People travelling from Halifax to Europe will have more options this summer with the introduction of a Glasgow to Paris flight.
The French airline Europe Airpost is offering a two-month trial flight from Halifax to Scotland and then on to Paris.
Airpost bills it as a direct flight because passengers to Paris stay on the same plane during a 50 minute wait in Glasgow.
A round trip starts at $860.
It’s another seasonal option for flights out of the Halifax Stanfield International Airport, Atlantic Canada’s busiest airport, which already offers non-stop flights to London, Reykjavik and Frankfurt during the summer months.
Halifax International Airport Authority spokesman Peter Spurway says the airport is doing well for its size.
"We have a natural advantage because of our geography. We have a fairly nice catchment area and we don't have any airports nearby competing with us. We take that quasi-monopoly seriously,” he said.
The authority saw a dip in passenger traffic in 2013. There were about 20,000 fewer visitors than in 2012. However, total revenues jumped to $87.1-million in 2013, up from $79.3-million the year before,
“The airline industry is a cyclical industry and air travel depends on a number of factors. Weather is a good one. We’re just coming off of a pretty rough winter. And also the global economy, when the economy goes up and people have disposable income they’re more inclined to fly and to travel,” said Spurway.
“The weather and the global economy we haven't quite wrestled those to the ground yet. To a degree we’re at their mercy.”
Travel industry in 'flux'
Despite that, Spurway says the airport is always looking to add more flights.
“We are always in discussions with airlines, add routes, add destinations, add capacity. Larger aircrafts versus smaller aircrafts. That's an eternal piece of work for us that we will do forever.”
David Moore, manager of Adventure Travel in the Hydrostone Market, says competition helps passengers.
"We think it’s great. The more airlines we have, the more competition we have among them. This brings prices down, opens up more routing options,” he said.
Moore said one trial flight isn’t a barometer for the whole travel industry.
"The airline industry, and the travel industry, is always in a state of flux. You never really know if it’s increasing or decreasing,” he said. “I think it all kind of balances out.
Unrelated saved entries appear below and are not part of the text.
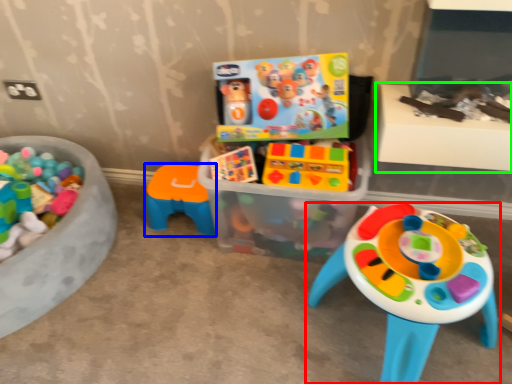 Question: Which is nearer to the toy (highlighted by a red box)? toy (highlighted by a blue box) or table (highlighted by a green box).

Choices:
 (A) toy
 (B) table

Answer: (B) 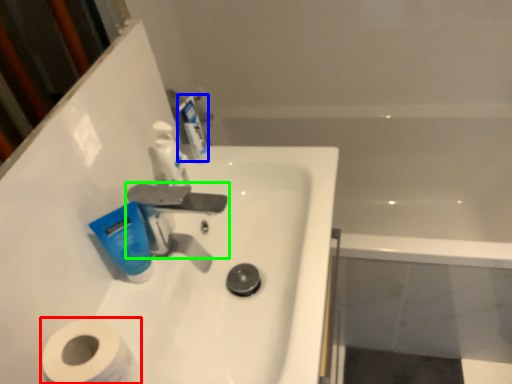 Question: Which is farther away from toilet paper (highlighted by a red box)? mouthwash (highlighted by a blue box) or tap (highlighted by a green box)?

Choices:
 (A) mouthwash
 (B) tap

Answer: (A) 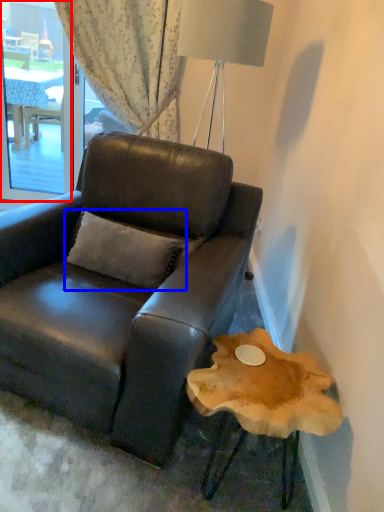 Question: Which point is closer to the camera, window screen (highlighted by a red box) or pillow (highlighted by a blue box)?

Choices:
 (A) window screen
 (B) pillow

Answer: (B) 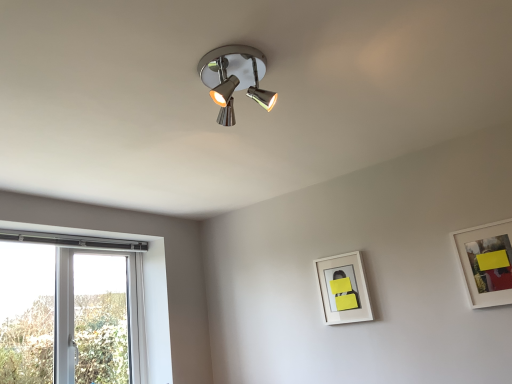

Which ones will stay and have longevity is anyone's guess."
Spurway says so far about a third of the Glasgow and Paris flights are sold.
“We hope that the traffic is robust because then the airline will look at expanding the service, adding more flights, adding more destinations. As an airport and as our passengers tell us, they like that very much,” said Spurway.
Flights start in the first week of July.